Researchers at Rice University (Houston, TX, USA; www.rice.edu) have combined a MEMS array with a single optical sensor to create an image/video camera that incorporates compressed sensing. "White noise is the key," says Richard Baraniuk, the Victor E. Cameron professor of electrical and computer engineering at Rice. "Thanks to some deep new mathematics, we're able to get a useful, coherent image out of the randomly scattered measurements."
The prototype camera uses a digital micromirror device (DMD) from Texas Instruments (Dallas, TX, USA; www.ti.com) and a single photodiode. The object of interest is focused upon the DMD, which has a pseudorandom pattern mapped onto it. The micromirrors can tilt by ±12º about the plane of the chip-the white parts of the pattern indicate mirrors tilted by +12º and the black ones are tilted by -12º. The reflected light from the white/black areas of the pattern is collected on a photodiode. Every pseudorandom pattern gives one coefficient (photovoltage), and, using these coefficients and the random seed, an image can be reconstructed.

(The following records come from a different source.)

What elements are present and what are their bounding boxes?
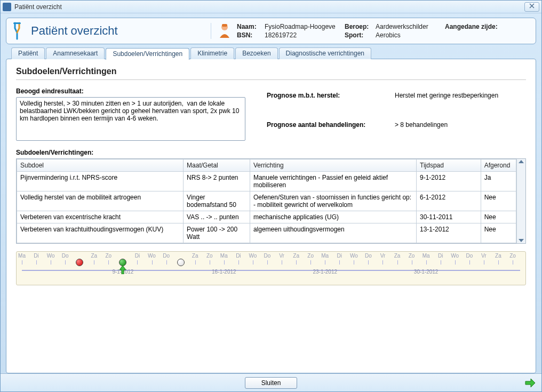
th-verrichting[interactable]: Verrichting bbox=[250, 159, 416, 172]
cell-verrichting: algemeen uithoudingsvermogen bbox=[250, 223, 416, 243]
scroll-up-icon[interactable] bbox=[519, 160, 524, 163]
app-icon bbox=[3, 3, 11, 11]
timeline-day-label: Do bbox=[264, 253, 271, 259]
table-row[interactable]: Pijnvermindering i.r.t. NPRS-scoreNRS 8-… bbox=[17, 172, 516, 191]
cell-maat: Vinger bodemafstand 50 bbox=[184, 191, 250, 211]
prognose-herstel-value: Herstel met geringe restbeperkingen bbox=[395, 92, 498, 114]
sport-label: Sport: bbox=[345, 31, 376, 39]
tab-body: Subdoelen/Verrichtingen Beoogd eindresul… bbox=[6, 59, 536, 373]
header-panel: Patiënt overzicht Naam: FysioRoadmap-Hoo… bbox=[6, 18, 536, 44]
patient-info: Naam: FysioRoadmap-Hoogeve Beroep: Aarde… bbox=[237, 23, 530, 39]
subdoelen-table: Subdoel Maat/Getal Verrichting Tijdspad … bbox=[16, 158, 526, 244]
timeline-day-label: Vr bbox=[380, 253, 386, 259]
titlebar: Patiënt overzicht bbox=[1, 1, 541, 13]
timeline-day-label: Do bbox=[365, 253, 372, 259]
timeline-date-label: 16-1-2012 bbox=[212, 269, 236, 275]
th-tijdspad[interactable]: Tijdspad bbox=[417, 159, 481, 172]
tab-bezoeken[interactable]: Bezoeken bbox=[235, 47, 277, 59]
cell-afg: Nee bbox=[481, 223, 516, 243]
timeline-day-label: Za bbox=[495, 253, 501, 259]
timeline-marker-red[interactable] bbox=[76, 259, 83, 266]
cell-maat: Power 100 -> 200 Watt bbox=[184, 223, 250, 243]
patient-overzicht-window: Patiënt overzicht Patiënt overzicht bbox=[0, 0, 542, 392]
timeline-day-label: Vr bbox=[481, 253, 487, 259]
sport-value: Aerobics bbox=[376, 31, 445, 39]
beroep-label: Beroep: bbox=[345, 23, 376, 30]
eindresultaat-label: Beoogd eindresultaat: bbox=[16, 87, 245, 95]
cell-subdoel: Verbeteren van excentrische kracht bbox=[17, 211, 184, 223]
window-close-button[interactable] bbox=[524, 2, 539, 12]
timeline-day-label: Za bbox=[192, 253, 198, 259]
prognose-herstel-label: Prognose m.b.t. herstel: bbox=[267, 92, 395, 114]
timeline-day-label: Zo bbox=[307, 253, 314, 259]
tab-diagnostische-verrichtingen[interactable]: Diagnostische verrichtingen bbox=[279, 47, 371, 59]
zijde-value bbox=[509, 23, 530, 30]
section-title: Subdoelen/Verrichtingen bbox=[16, 67, 526, 80]
timeline-day-label: Zo bbox=[409, 253, 415, 259]
arrow-right-icon bbox=[524, 377, 536, 389]
person-icon bbox=[218, 23, 232, 39]
svg-rect-0 bbox=[13, 22, 21, 24]
timeline-day-label: Zo bbox=[206, 253, 213, 259]
th-subdoel[interactable]: Subdoel bbox=[17, 159, 184, 172]
timeline-day-label: Za bbox=[394, 253, 401, 259]
cell-verrichting: Manuele verrichtingen - Passief en gelei… bbox=[250, 172, 416, 191]
timeline-day-label: Do bbox=[62, 253, 69, 259]
table-header-row: Subdoel Maat/Getal Verrichting Tijdspad … bbox=[17, 159, 516, 172]
cell-subdoel: Verbeteren van krachtuithoudingsvermogen… bbox=[17, 223, 184, 243]
cell-subdoel: Pijnvermindering i.r.t. NPRS-score bbox=[17, 172, 184, 191]
table-row[interactable]: Volledig herstel van de mobiliteit artro… bbox=[17, 191, 516, 211]
tab-anamnesekaart[interactable]: Anamnesekaart bbox=[46, 47, 105, 59]
table-scrollbar[interactable] bbox=[516, 159, 525, 243]
cell-verrichting: mechanische applicaties (UG) bbox=[250, 211, 416, 223]
sluiten-button[interactable]: Sluiten bbox=[245, 377, 298, 389]
cell-tijd: 30-11-2011 bbox=[417, 211, 481, 223]
cell-subdoel: Volledig herstel van de mobiliteit artro… bbox=[17, 191, 184, 211]
timeline-day-label: Ma bbox=[423, 253, 430, 259]
timeline-day-label: Wo bbox=[148, 253, 156, 259]
tab-subdoelen-verrichtingen[interactable]: Subdoelen/Verrichtingen bbox=[106, 48, 189, 60]
timeline-day-label: Do bbox=[466, 253, 473, 259]
crutch-icon bbox=[12, 22, 26, 40]
timeline-day-label: Ma bbox=[321, 253, 329, 259]
cell-afg: Nee bbox=[481, 191, 516, 211]
timeline-day-label: Di bbox=[135, 253, 140, 259]
bsn-value: 182619722 bbox=[265, 31, 345, 39]
timeline-day-label: Vr bbox=[279, 253, 284, 259]
timeline-day-label: Di bbox=[438, 253, 443, 259]
timeline-day-label: Di bbox=[34, 253, 38, 259]
close-icon bbox=[529, 3, 535, 9]
cell-maat: NRS 8-> 2 punten bbox=[184, 172, 250, 191]
scroll-down-icon[interactable] bbox=[519, 239, 524, 242]
timeline-day-label: Zo bbox=[106, 253, 112, 259]
timeline-day-label: Za bbox=[91, 253, 97, 259]
timeline-marker-white[interactable] bbox=[177, 259, 185, 266]
table-row[interactable]: Verbeteren van krachtuithoudingsvermogen… bbox=[17, 223, 516, 243]
th-maat[interactable]: Maat/Getal bbox=[184, 159, 250, 172]
subdoelen-list-label: Subdoelen/Verrichtingen: bbox=[16, 149, 526, 156]
timeline-day-label: Wo bbox=[350, 253, 358, 259]
naam-value: FysioRoadmap-Hoogeve bbox=[265, 23, 345, 30]
timeline-day-label: Di bbox=[337, 253, 342, 259]
timeline-date-label: 30-1-2012 bbox=[414, 269, 439, 275]
tab-patient[interactable]: Patiënt bbox=[11, 47, 45, 59]
prognose-aantal-label: Prognose aantal behandelingen: bbox=[267, 121, 395, 143]
eindresultaat-box[interactable] bbox=[16, 97, 245, 141]
th-afgerond[interactable]: Afgerond bbox=[481, 159, 516, 172]
window-title: Patiënt overzicht bbox=[14, 3, 524, 11]
cell-afg: Ja bbox=[481, 172, 516, 191]
timeline-marker-green[interactable] bbox=[119, 259, 126, 266]
next-button[interactable] bbox=[524, 377, 536, 390]
timeline-day-label: Do bbox=[163, 253, 170, 259]
prognose-aantal-value: > 8 behandelingen bbox=[395, 121, 498, 143]
cell-verrichting: Oefenen/Sturen van - stoornissen in func… bbox=[250, 191, 416, 211]
zijde-label: Aangedane zijde: bbox=[445, 23, 509, 30]
timeline-day-label: Ma bbox=[220, 253, 228, 259]
timeline-track[interactable]: MaDiWoDoZaZoDiWoDoZaZoMaDiWoDoVrZaZoMaDi… bbox=[22, 259, 520, 271]
timeline-day-label: Ma bbox=[18, 253, 26, 259]
table-row[interactable]: Verbeteren van excentrische krachtVAS ..… bbox=[17, 211, 516, 223]
tab-klinimetrie[interactable]: Klinimetrie bbox=[190, 47, 234, 59]
svg-rect-2 bbox=[222, 24, 227, 27]
tab-bar: Patiënt Anamnesekaart Subdoelen/Verricht… bbox=[6, 47, 536, 59]
timeline-date-label: 23-1-2012 bbox=[313, 269, 337, 275]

Baraniuk says, "The beauty of compressed sensing lies in the fact that we measure (sample) the image/video fewer times than the number of actual pixels. This can significantly reduce the computation required for image/video acquisition and encoding." It currently takes about five minutes to take a picture with the prototype camera, and only stationary objects have been photographed. Initial efforts are aimed at developing the camera for scientific applications where digital photography is unavailable, such as terahertz imaging, although imaging for the consumer market may be possible.